For more information Morocco Rock



10 Oct, 2013
Its a nice book, although I found the coverage of easier routes (below E1) a little vague and we had some trouble with some of the maps, which had crags marked in the wrong place (we got lost lots) Still an awesome place for a climbing trip though. We also just bought the newer one, which looks like it covers everything in this guide and much more - cant wait to get out there again!
10 Oct, 2013
And even more, including some views on how it came to be "definitive", at http://www.ukclimbing.com/forums/t.php?t=522853
14 Oct, 2013
"coverage of easier routes (below E1) a little vague" and "trouble with some of the maps" Can you be a little more specific please - as these comments (and the conveniently added "plug" which you make after them..) seem to be another obvious slur from the competition, which I am getting awfully fed up with on these forums - The routes were very well researched (with much interaction and email exchanges with first ascentionists - far more than was ever done with other guides I could mention) and there is far more detail on routes generally, compared with either of the two previous guides, not just a focus and concentration on the routes that we have done either!! As for the maps - these were done by an extremely experienced graphic designer who has been producing maps for guidebooks since before most users of ukc were born, in conjunction with the other main author Paul, who has done more climbing out in this region of Morocco than anybody - trust me I've added up the meterage of climbing myself..and he knows the area extremely well, including visiting every single crag, not just the ones he has climbed at, so while there is always room for some errors in the production of these guidebooks, I find it most unlikely that anyone would have "trouble with some of the maps" and maybe your map reading skills should be questioned - that or your obvious loyalty to the competition. Anyway, suffice to say we are very proud to have achieved Banff Finalist with our guide, and many users of it have emailed us to say how pleased they are with their Morocco Rock guide.
14 Oct, 2013
How Morocco Rock came "to be definitive" Again, I have to say I am taken aback by another obvious attack - for your information, this guidebook came to be definitive, partly because of the huge amount of time and commitment that Ben Wintringham put into the area - in meticulously recording in detail all the routes that were being climbed on the north side (information available to all and copied by some), and partly because of the huge amount of time and effort that Paul and I made in continuing with his work.

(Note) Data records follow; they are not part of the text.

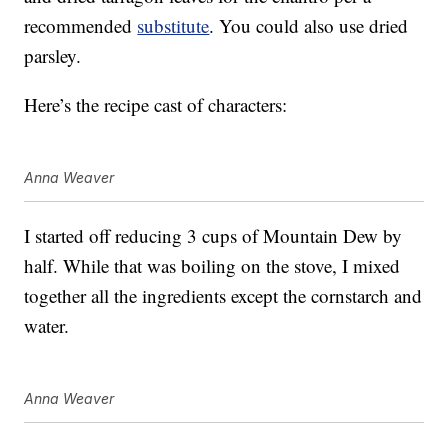
recommended
substitute
. You could also use dried
parsley.
Here’s the recipe cast of characters:
Anna Weaver
I started off reducing 3 cups of Mountain Dew by
half. While that was boiling on the stove, I mixed
together all the ingredients except the cornstarch and
water.
Anna Weaver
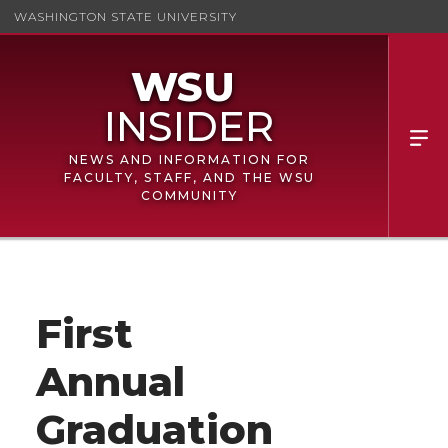
WASHINGTON STATE UNIVERSITY
NEWS AND INFORMATION FOR
FACULTY, STAFF, AND THE WSU
COMMUNITY
First
Annual
Graduation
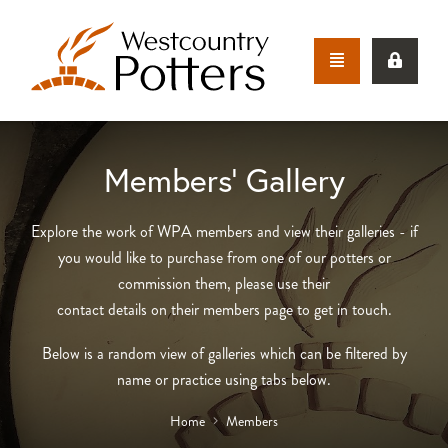
Members’ Gallery
Explore the work of WPA members and view their galleries - if
you would like to purchase from one of our potters or
commission them, please use their
contact details on their members page to get in touch.
Below is a random view of galleries which can be filtered by
name or practice using tabs below.
Home
Members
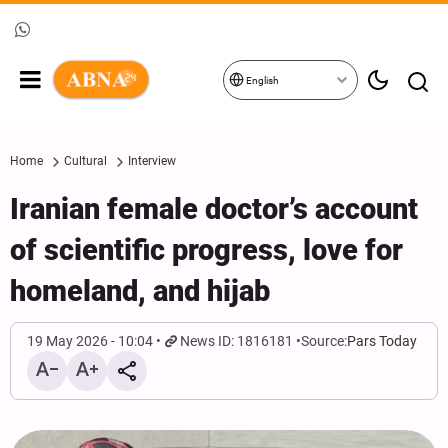
English
Home
Cultural
Interview
Iranian female doctor’s account
of scientific progress, love for
homeland, and hijab
19 May 2026 - 10:04
News ID: 1816181
Source:
Pars Today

Ben had created a fantastic website and was also working towards a guidebook (pre 2006) and after his untimely death we took up the task of producing this book, which is a legacy to Ben and all his hard work and passion he felt for the area - We were also helped by many, many main activists of the area, who all played an important role in helping to make this guidebook as accurate as it could be, which of course is extremely hard for a relatively "young" area which has had a minimal amount of repeats on its routes.
14 Oct, 2013
The plug was so subtle that until you highlighted it just now I hadn't even realised there was a bigger, newer and more wide reaching guide out! I wouldn't personally have chosen to read any criticism of the guide as a slur from the competition. For one thing, as I've said above, in responding you've highlighted far more obviously the fact that there is a newer guide now out. Well done on Banff. Its always looked like a nice guide when I've flicked through it in the shops.